The Doctor Radio’s CB Shop is located in Monroe, Michigan, about 40 miles southwest of Detroit. This firm also has another store about 20 miles from Detroit in Trenton, MI. Both stores are located near Lake Erie. The FCC issued a Formal Citation to the Monroe store on January 4, 2011, for marketing unauthorized radio frequency devices in the United States in violation of the Communications Act and FCC rules.
The agent noted that the CB Shop was selling both the Cobra Sound Tracker and the Cobra 150 GTL DX. A store employee told the agent that the Cobra Sound Tracker, a Citizens Band (CB) transceiver, had been modified to operate with 170 watts of power.
The employee further explained that the Cobra 150 GTL DX was an amateur radio that could operate on CB frequencies. This transceiver is a so-called "export model" 28-29.7 MHz amateur radio with frequency coverage easily converted to add 26.965-27.405 MHz (CB) operation.
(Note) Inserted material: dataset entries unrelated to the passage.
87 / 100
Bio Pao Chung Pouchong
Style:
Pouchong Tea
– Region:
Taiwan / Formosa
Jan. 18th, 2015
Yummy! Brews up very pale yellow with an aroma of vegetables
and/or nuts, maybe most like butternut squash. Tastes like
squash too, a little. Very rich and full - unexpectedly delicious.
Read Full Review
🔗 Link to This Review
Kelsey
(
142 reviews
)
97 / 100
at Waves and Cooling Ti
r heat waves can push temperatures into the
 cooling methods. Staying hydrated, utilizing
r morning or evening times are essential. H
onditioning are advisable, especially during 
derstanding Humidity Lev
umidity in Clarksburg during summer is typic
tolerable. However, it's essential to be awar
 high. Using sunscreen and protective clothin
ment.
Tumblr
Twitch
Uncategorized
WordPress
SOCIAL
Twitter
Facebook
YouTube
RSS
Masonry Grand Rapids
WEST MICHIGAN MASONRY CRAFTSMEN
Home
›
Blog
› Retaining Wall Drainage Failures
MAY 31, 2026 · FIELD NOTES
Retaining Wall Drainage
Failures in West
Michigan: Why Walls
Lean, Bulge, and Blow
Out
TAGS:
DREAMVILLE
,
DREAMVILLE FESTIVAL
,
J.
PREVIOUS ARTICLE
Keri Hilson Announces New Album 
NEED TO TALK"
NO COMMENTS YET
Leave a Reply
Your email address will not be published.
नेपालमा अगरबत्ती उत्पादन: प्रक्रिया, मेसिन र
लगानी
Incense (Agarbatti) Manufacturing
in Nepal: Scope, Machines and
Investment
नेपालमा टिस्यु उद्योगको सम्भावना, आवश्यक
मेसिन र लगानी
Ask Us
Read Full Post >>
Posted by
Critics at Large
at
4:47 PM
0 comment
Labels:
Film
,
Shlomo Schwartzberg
It is disguised as a 4-Band 10-Meter ham radio when its obvious purpose is to provide higher power (15W RF power; 20W dual finals) Citizen's Band operation.
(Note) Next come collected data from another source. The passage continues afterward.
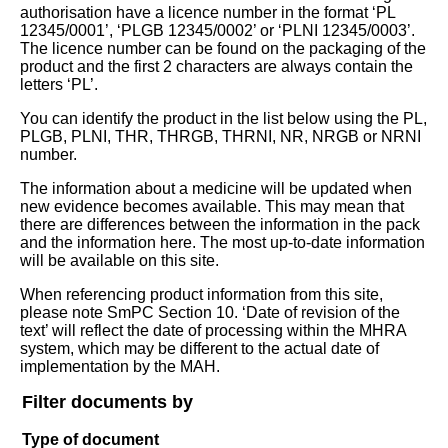
authorisation have a licence number in the format ‘PL
12345/0001’, ‘PLGB 12345/0002’ or ‘PLNI 12345/0003’.
The licence number can be found on the packaging of the
product and the first 2 characters are always contain the
letters ‘PL’.
You can identify the product in the list below using the PL,
PLGB, PLNI, THR, THRGB, THRNI, NR, NRGB or NRNI
number.
The information about a medicine will be updated when
new evidence becomes available. This may mean that
there are differences between the information in the pack
and the information here. The most up-to-date information
will be available on this site.
When referencing product information from this site,
please note SmPC Section 10. ‘Date of revision of the
text’ will reflect the date of processing within the MHRA
system, which may be different to the actual date of
implementation by the MAH.
Filter documents by
Type of document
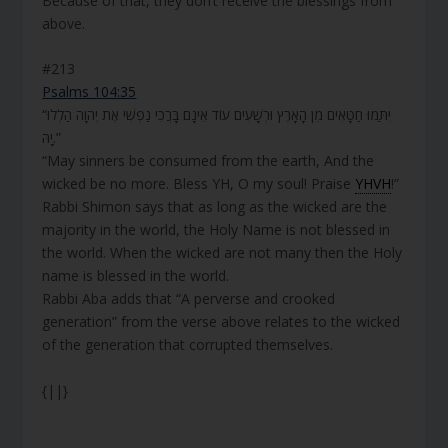
Because of that, they don’t receive the blessings from
above.
#213
Psalms 104:35
“יִתַּמּוּ חַטָּאִים מִן הָאָרֶץ וּרְשָׁעִים עוֹד אֵינָם בָּרֲכִי נַפְשִׁי אֶת יְהוָה הַלְלוּ
יָהּ.”
“May sinners be consumed from the earth, And the
wicked be no more. Bless YH, O my soul! Praise
YHVH
!”
Rabbi Shimon says that as long as the wicked are the
majority in the world, the Holy Name is not blessed in
the world. When the wicked are not many then the Holy
name is blessed in the world.
Rabbi Aba adds that “A perverse and crooked
generation” from the verse above relates to the wicked
of the generation that corrupted themselves.
{||}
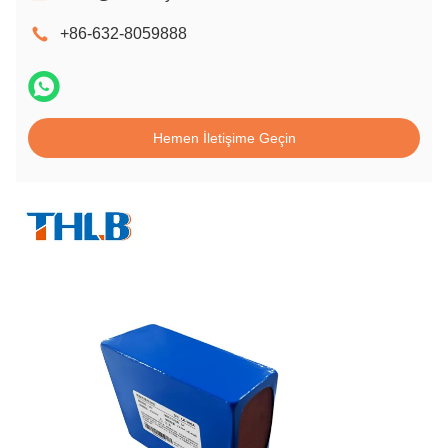
+86-632-8059888
Hemen İletişime Geçin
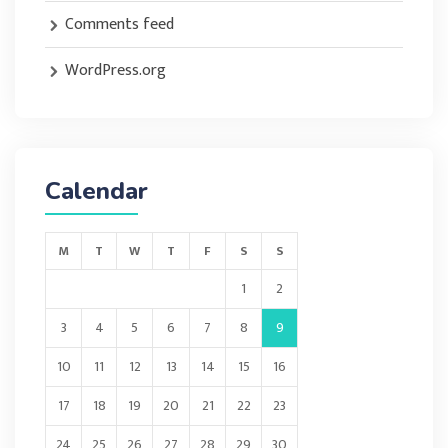
Comments feed
WordPress.org
Calendar
M
T
W
T
F
S
S
1
2
3
4
5
6
7
8
9
10
11
12
13
14
15
16
17
18
19
20
21
22
23
24
25
26
27
28
29
30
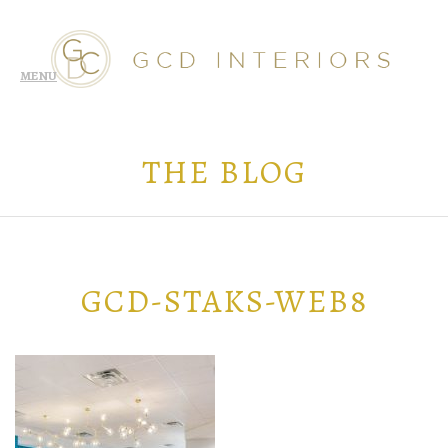
THE BLOG
GCD-STAKS-WEB8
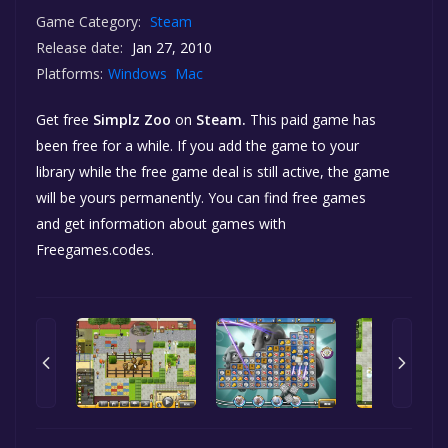
Game Category:
Steam
Release date:
Jan 27, 2010
Platforms:
Windows
Mac
Get free
Simplz Zoo
on
Steam.
This paid game has
been free for a while. If you add the game to your
library while the free game deal is still active, the game
will be yours permanently. You can find free games
and get information about games with
Freegames.codes.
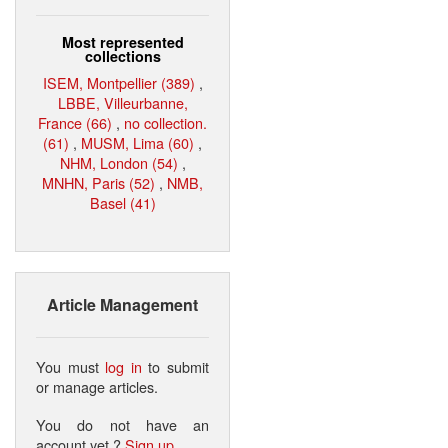
Most represented
collections
ISEM, Montpellier (389)
,
LBBE, Villeurbanne,
France (66)
,
no collection.
(61)
,
MUSM, Lima (60)
,
NHM, London (54)
,
MNHN, Paris (52)
,
NMB,
Basel (41)
Article Management
You must
log in
to submit
or manage articles.
You do not have an
account yet ?
Sign up
.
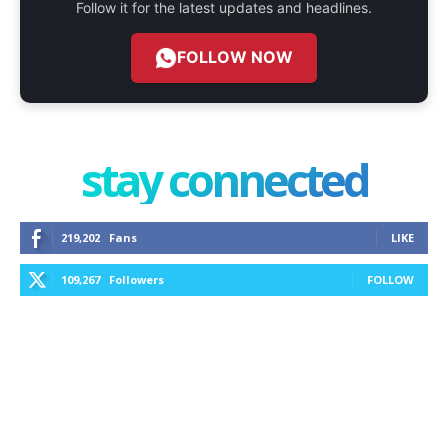
Follow it for the latest updates and headlines.
FOLLOW NOW
stay connected
219,202
Fans
LIKE
109,267
Followers
FOLLOW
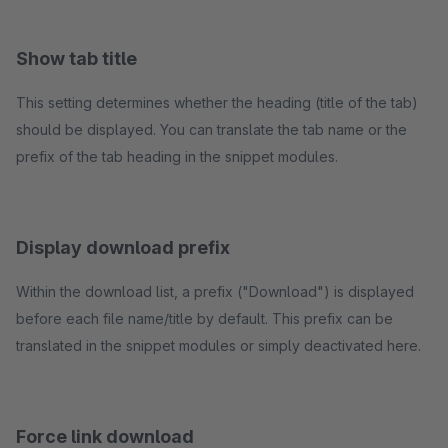
Show tab title
This setting determines whether the heading (title of the tab)
should be displayed. You can translate the tab name or the
prefix of the tab heading in the snippet modules.
Display download prefix
Within the download list, a prefix ("Download") is displayed
before each file name/title by default. This prefix can be
translated in the snippet modules or simply deactivated here.
Force link download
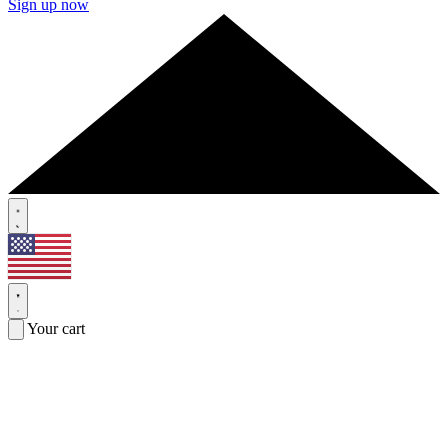
Sign up now
Your cart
The FCC law does not permit anyone to manufacture, import, sell, offer for sale, lease, use, advertise or ship devices or home electronic equipment and systems which do not comply with its equipment authorization procedures.
Radio transceivers used in the CB radio service must be certified by the FCC prior to marketing. Internal modifications to a certificated CB transmitter are not allowed and void the CB transceiver's certification and cannot be sold or used in the United States.
Section 95.410 of the Rules states that CB station transmitter power output must not exceed - under any conditions - 4 watts of carrier power. The Cobra Sound Tracker offered for sale to the FCC agent was modified to allow an output power that far exceeded the permissible power level. This modification invalidated the radio's certification
Devices used in the Amateur Radio Service do not require authorization prior to being imported into the United States, but devices for other services, including the CB service, require FCC approval.
Under the law, dual use CB and amateur radios are not be approved. The amateur 10-meter band uses frequencies that are very close to the channels set aside for use in the 11-meter CB service. Some devices that manufacturers call "10-meter" radios either operate on the CB frequencies as manufactured and imported or are designed such that they can readily be activated by a user, a service technician or a dealer to operate on CB frequencies.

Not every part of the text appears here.